What it’s about: Josef Stalin is the political leader of the powerful Soviet Union. His strong rule has inspired fear and hatred among his citizens and is beloved by those in his inner circle. When Stalin unexpectedly suffers a cerebral hemorrhage, it sets his closest advisors off to position themselves [rather awkwardly] to take his place on the red throne. The small committee including Nikita Khrushchev [Steve Buscemi], Georgy Malenkov [Jeffrey Tambor], Lavrenti Beria [Simon Russell Beale] vie for power through underhanded dealings, backstabbing tactics, and the rule of bureaucracy. And all while preparing a celebratory funeral for their former leader and dealing with the repercussions of his sudden death.
Anyone who has seen the work of Armando Iannucci [VEEP, The Thick of It, In the Loop] should know what to expect here. The Death of Stalin isn’t the pinnacle of his specific brand of comedy, but it shows some real progress as a film director and the interesting twist of real historical events.

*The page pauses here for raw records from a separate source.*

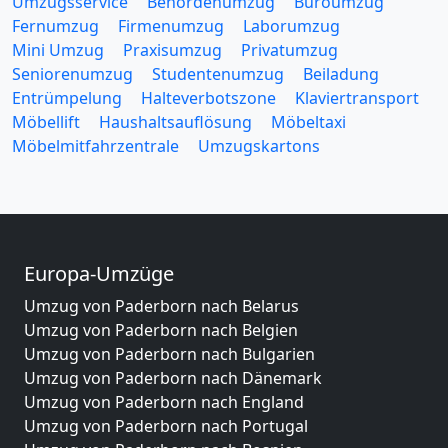
Umzugsservice
Behördenumzug
Büroumzug
Fernumzug
Firmenumzug
Laborumzug
Mini Umzug
Praxisumzug
Privatumzug
Seniorenumzug
Studentenumzug
Beiladung
Entrümpelung
Halteverbotszone
Klaviertransport
Möbellift
Haushaltsauflösung
Möbeltaxi
Möbelmitfahrzentrale
Umzugskartons
Europa-Umzüge
Umzug von Paderborn nach Belarus
Umzug von Paderborn nach Belgien
Umzug von Paderborn nach Bulgarien
Umzug von Paderborn nach Dänemark
Umzug von Paderborn nach England
Umzug von Paderborn nach Portugal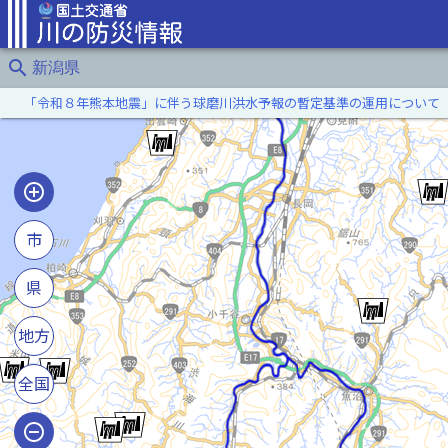
search
新潟県
「令和８年熊本地震」に伴う球磨川洪水予報の暫定基準の運用について
市
県
地方
全国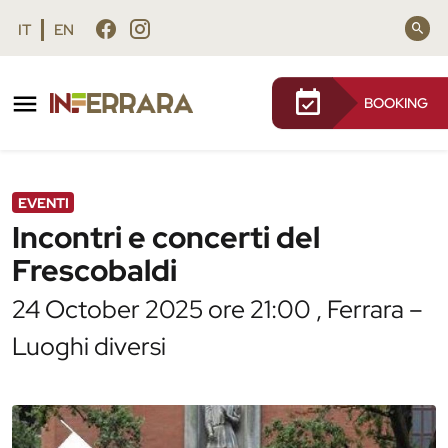
Vai al contenuto principale
Vai al footer
IT
EN
BOOKING
/
Agenda
/
Incontri e concerti del Frescobaldi
EVENTI
Incontri e concerti del
Frescobaldi
24 October 2025 ore 21:00 , Ferrara –
Luoghi diversi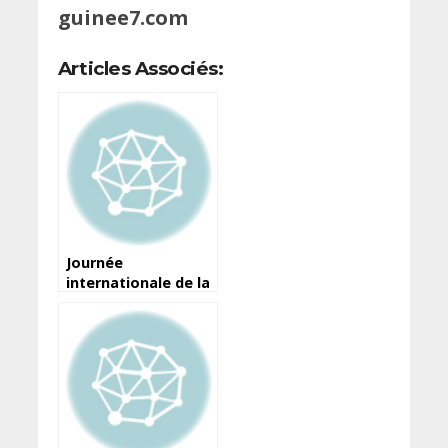
guinee7.com
Articles Associés:
Journée
internationale de la
liberté de la presse :
Voici la déclaration
du ministre de
l’Information et de
la Communication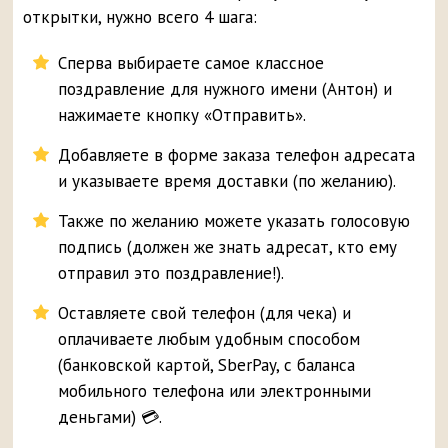
открытки, нужно всего 4 шага:
Сперва выбираете самое классное
поздравление для нужного имени (Антон) и
нажимаете кнопку «Отправить».
Добавляете в форме заказа телефон адресата
и указываете время доставки (по желанию).
Также по желанию можете указать голосовую
подпись (должен же знать адресат, кто ему
отправил это поздравление!).
Оставляете свой телефон (для чека) и
оплачиваете любым удобным способом
(банковской картой, SberPay, с баланса
мобильного телефона или электронными
деньгами) 💳.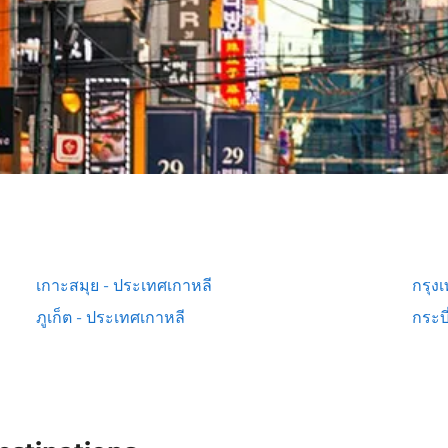
เกาะสมุย - ประเทศเกาหลี
กรุง
ภูเก็ต - ประเทศเกาหลี
กระบี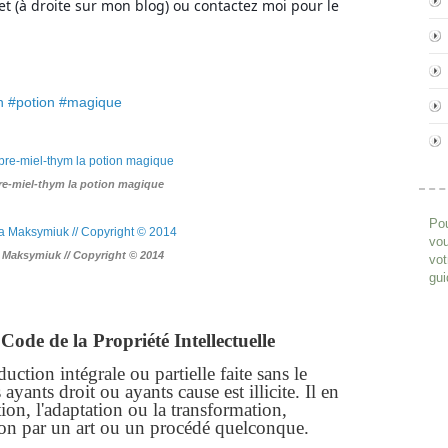
et (à droite sur mon blog) ou contactez moi pour le
n #potion #magique
e-miel-thym la potion magique
Pou
vou
a Maksymiuk // Copyright © 2014
vot
gui
Code de la Propriété Intellectuelle
ction intégrale ou partielle faite sans le
yants droit ou ayants cause est illicite. Il en
ion, l'adaptation ou la transformation,
ion par un art ou un procédé quelconque.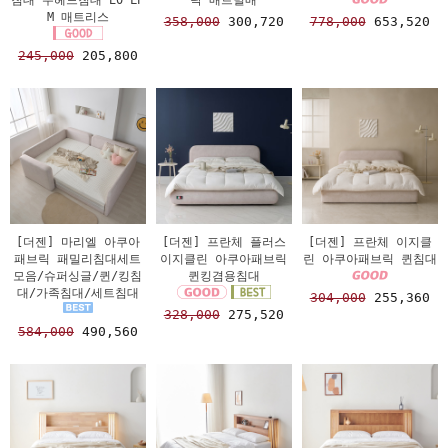
M 매트리스
358,000
300,720
778,000
653,520
245,000
205,800
[더젠] 마리엘 아쿠아
[더젠] 프란체 플러스
[더젠] 프란체 이지클
패브릭 패밀리침대세트
이지클린 아쿠아패브릭
린 아쿠아패브릭 퀸침대
모음/슈퍼싱글/퀸/킹침
퀸킹겸용침대
대/가족침대/세트침대
304,000
255,360
328,000
275,520
584,000
490,560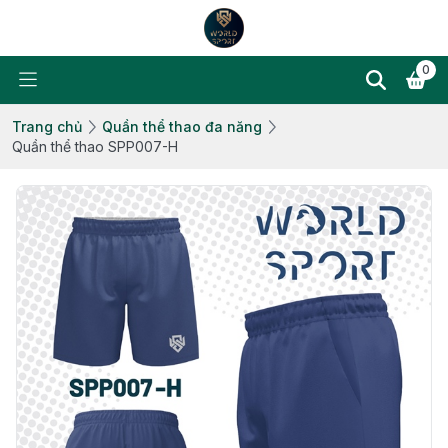
0
Trang chủ
Quần thể thao đa năng
Quần thể thao SPP007-H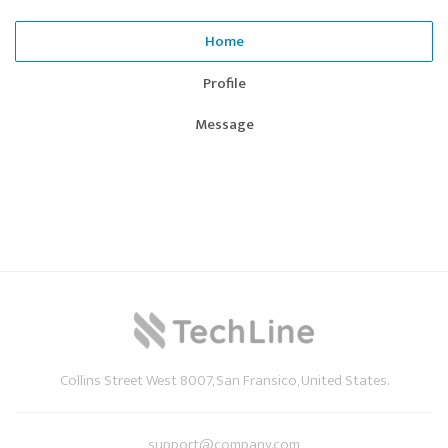
Home
Profile
Message
Collins Street West 8007, San Fransico, United States.
support@company.com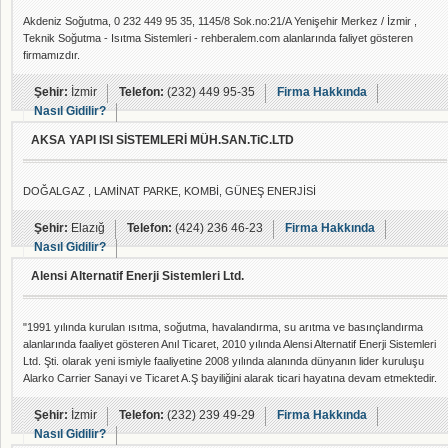
Akdeniz Soğutma, 0 232 449 95 35, 1145/8 Sok.no:21/A Yenişehir Merkez / İzmir ,
Teknik Soğutma - Isıtma Sistemleri - rehberalem.com alanlarında faliyet gösteren
firmamızdır.
Şehir:
İzmir
Telefon:
(232) 449 95-35
Firma Hakkında
Nasıl Gidilir?
AKSA YAPI ISI SİSTEMLERİ MÜH.SAN.TiC.LTD
DOĞALGAZ , LAMİNAT PARKE, KOMBİ, GÜNEŞ ENERJİSİ
Şehir:
Elazığ
Telefon:
(424) 236 46-23
Firma Hakkında
Nasıl Gidilir?
Alensi Alternatif Enerji Sistemleri Ltd.
"1991 yılında kurulan ısıtma, soğutma, havalandırma, su arıtma ve basınçlandırma
alanlarında faaliyet gösteren Anıl Ticaret, 2010 yılında Alensi Alternatif Enerji Sistemleri
Ltd. Şti. olarak yeni ismiyle faaliyetine 2008 yılında alanında dünyanın lider kuruluşu
Alarko Carrier Sanayi ve Ticaret A.Ş bayiliğini alarak ticari hayatına devam etmektedir.
Yenilenebilir alternatif enerji sistemlerine kısa sürede uyum gösteren Alensi Ltd. Şti.’nin
ana faaliyet konuları Endüstriyel alanda, araştırma geliştirme, projelendirme taahhüt
Şehir:
İzmir
Telefon:
(232) 239 49-29
Firma Hakkında
Nasıl Gidilir?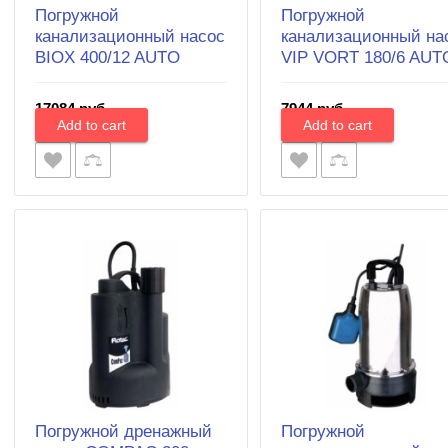
Погружной
Погружной
канализационный насос
канализационный на
BIOX 400/12 AUTO
VIP VORT 180/6 AUT
17084 руб.
7944 руб.
Погружной дренажный
Погружной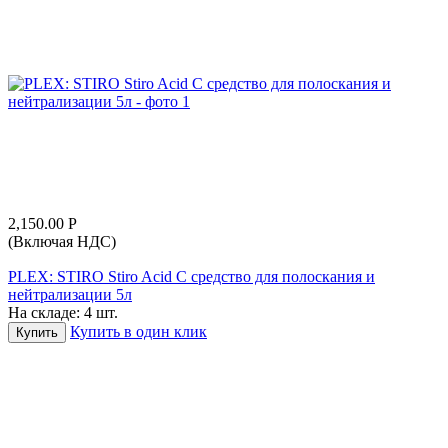
2,150.00
Р
(Включая НДС)
PLEX: STIRO Stiro Acid C средство для полоскания и
нейтрализации 5л
На складе:
4 шт.
Купить в один клик
Купить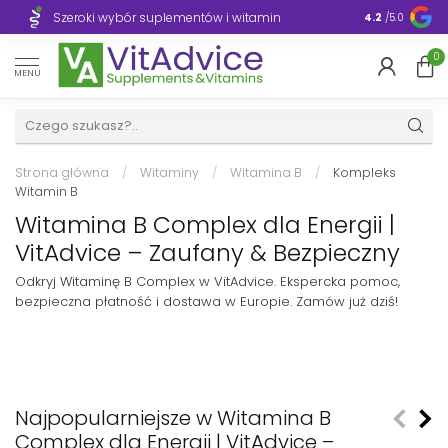
Szeroki wybór suplementów i witamin
Błyskawiczn
4.2
/5.0
0
MENU
Strona główna
/
Witaminy
/
Witamina B
/
Kompleks
Witamin B
Witamina B Complex dla Energii |
VitAdvice – Zaufany & Bezpieczny
Odkryj Witaminę B Complex w VitAdvice. Ekspercka pomoc,
bezpieczna płatność i dostawa w Europie. Zamów już dziś!
Najpopularniejsze w Witamina B
Complex dla Energii | VitAdvice –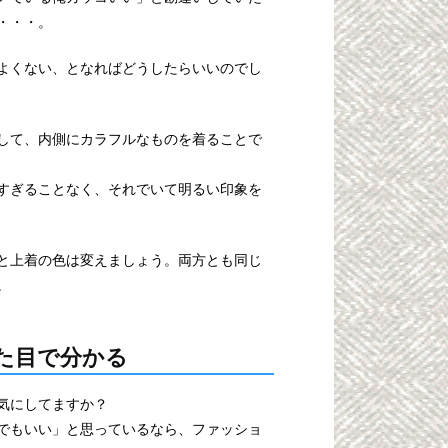
・・・。
よくない、となればどうしたらいいのでし
して、内側にカラフルなものを着ることで
すぎることなく、それでいて明るい印象を
と上着の色は変えましょう。両方とも同じ
。
た目で分かる
気にしてますか？
でもいい」と思っているなら、ファッショ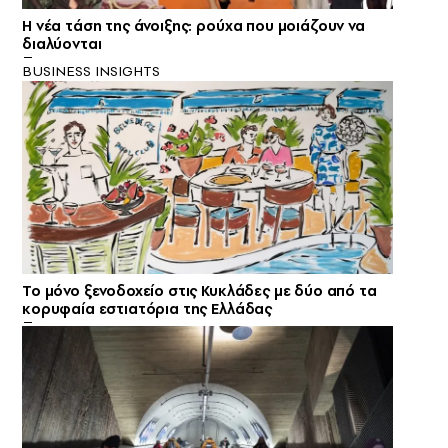
Η νέα τάση της άνοιξης: ρούχα που μοιάζουν να
διαλύονται
BUSINESS INSIGHTS
Το μόνο ξενοδοχείο στις Κυκλάδες με δύο από τα
κορυφαία εστιατόρια της Ελλάδας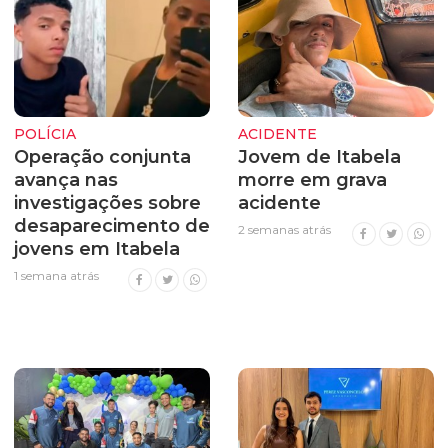
POLÍCIA
ACIDENTE
Operação conjunta
Jovem de Itabela
avança nas
morre em grava
investigações sobre
acidente
desaparecimento de
2 semanas atrás
jovens em Itabela
1 semana atrás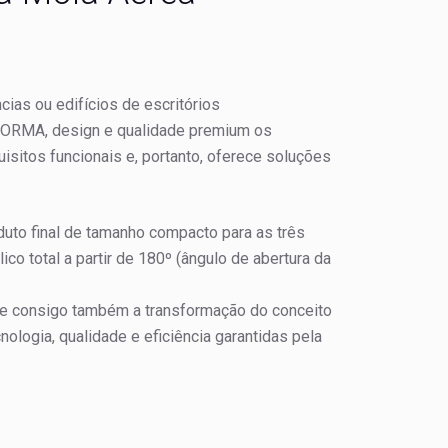
cias ou edifícios de escritórios
DORMA, design e qualidade premium os
sitos funcionais e, portanto, oferece soluções
uto final de tamanho compacto para as três
ico total a partir de 180º (ângulo de abertura da
uxe consigo também a transformação do conceito
nologia, qualidade e eficiência garantidas pela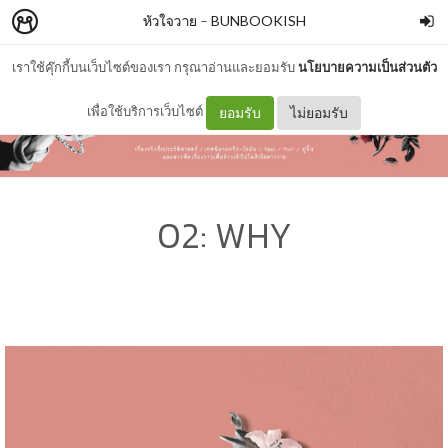
หัวใจวาย
–
BUNBOOKISH
เราใช้คุ๊กกี้บนเว็บไซต์ของเรา กรุณาอ่านและยอมรับ
นโยบายความเป็นส่วนตัว
เพื่อใช้บริการเว็บไซต์
ยอมรับ
ไม่ยอมรับ
02: WHY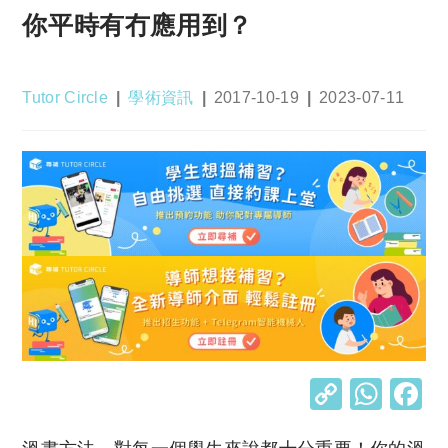
你平時有冇應用到？
Post
Post
Post
Post
Tutor Circle
學術資訊
2017-10-19
2023-07-11
author:
category:
published:
last
modified:
C
W
o
h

Those familiar with the writer-director know, too, that his work isn’t about what it is about but how it is about it. The Death of Stalin has a specific narrative. In fact, it is a very defined one based on constitutional procedure -- intertitles break the film into sections from the rules to follow when the figure in power dies. But the appeal of this film is the strange, absurd, buffoonish, hysterical moments and interactions of the ensemble cast.
No one understands the ridiculousness of government better than Iannucci, though this is a much more difficult subject to tackle. It is one thing to mock fictional leaders of modern times but to portray political monsters is a challenge. And because of that, The Death of Stalin is incredibly dark. As we see innocent people exiled or led to their deaths, we need to laugh at the in-fighting of those signing the documents that makes those decisions happen.
In some ways, when the comedy works, this heightens the level of absurdity, making the film more biting and silly at the same time. Seeing a group of dignified and powerful men struggling to lift Stalin from the ground in a pool of his own piss and then arguing over how all the “good doctors” have been killed or imprisoned back-to-back is the kind of juxtaposition that fills The Death of Stalin.
The tone of the film only works because it is brilliant in its mix of subtlety and extended lowbrow visual gags. Another example: directly following the procession of cars all trying to get in the first position, creating a comical logjam, is a quick glimpse of Stalin look-alikes [possibly his official body doubles] all being led to be shot.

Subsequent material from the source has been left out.